***** ENTRIES SUPPLIED

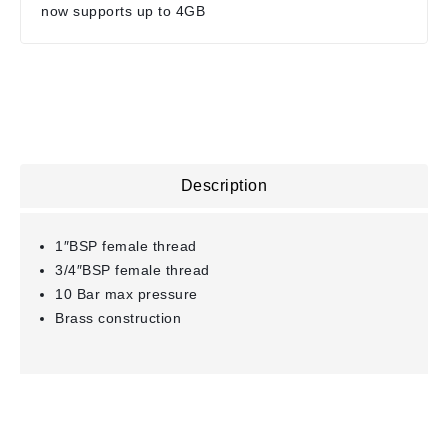
now supports up to 4GB
Description
1″BSP female thread
3/4″BSP female thread
10 Bar max pressure
Brass construction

**********

* TASK STATEMENT
Nothing but the records, repeated exactly and stripped of pictures, should appear in the answer.

* ANSWER TO THIS PROBLEM
now supports up to 4GB
Description
1″BSP female thread
3/4″BSP female thread
10 Bar max pressure
Brass construction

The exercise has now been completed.